Exercise instructions
All of the records below are to be output exactly; no image belongs in the result.
--------------------------------------------------
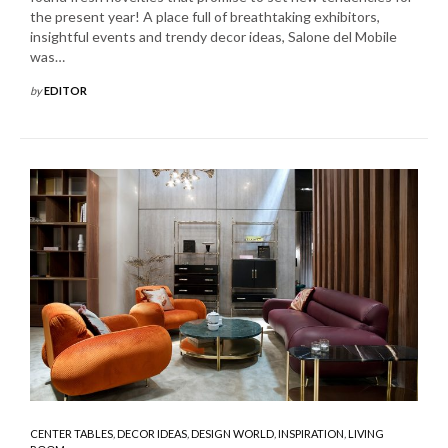
the present year! A place full of breathtaking exhibitors,
insightful events and trendy decor ideas, Salone del Mobile
was…
by
EDITOR
CENTER TABLES
,
DECOR IDEAS
,
DESIGN WORLD
,
INSPIRATION
,
LIVING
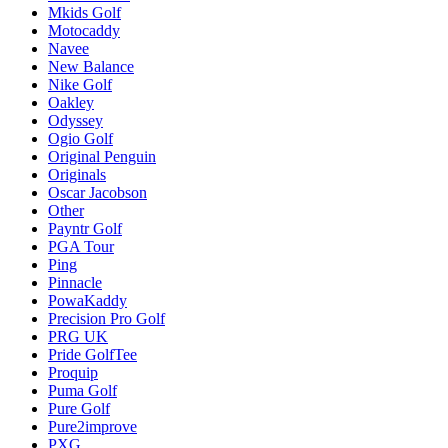
Mkids Golf
Motocaddy
Navee
New Balance
Nike Golf
Oakley
Odyssey
Ogio Golf
Original Penguin
Originals
Oscar Jacobson
Other
Payntr Golf
PGA Tour
Ping
Pinnacle
PowaKaddy
Precision Pro Golf
PRG UK
Pride GolfTee
Proquip
Puma Golf
Pure Golf
Pure2improve
PXG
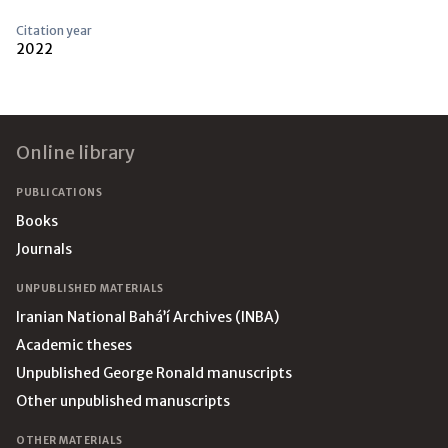
Citation year
2022
Footer
Online library
PUBLICATIONS
Books
Journals
UNPUBLISHED MATERIALS
Iranian National Bahá’í Archives (INBA)
Academic theses
Unpublished George Ronald manuscripts
Other unpublished manuscripts
OTHER MATERIALS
--------------------------------------------------
Output for this task
the present year! A place full of breathtaking exhibitors,
insightful events and trendy decor ideas, Salone del Mobile
was…
by
EDITOR
CENTER TABLES
,
DECOR IDEAS
,
DESIGN WORLD
,
INSPIRATION
,
LIVING
Mkids Golf
Motocaddy
Navee
New Balance
Nike Golf
Oakley
Odyssey
Ogio Golf
Original Penguin
Originals
Oscar Jacobson
Other
Payntr Golf
PGA Tour
Ping
Pinnacle
PowaKaddy
Precision Pro Golf
PRG UK
Pride GolfTee
Proquip
Puma Golf
Pure Golf
Pure2improve
PXG
Citation year
2022
Footer
Online library
PUBLICATIONS
Books
Journals
UNPUBLISHED MATERIALS
Iranian National Bahá’í Archives (INBA)
Academic theses
Unpublished George Ronald manuscripts
Other unpublished manuscripts
OTHER MATERIALS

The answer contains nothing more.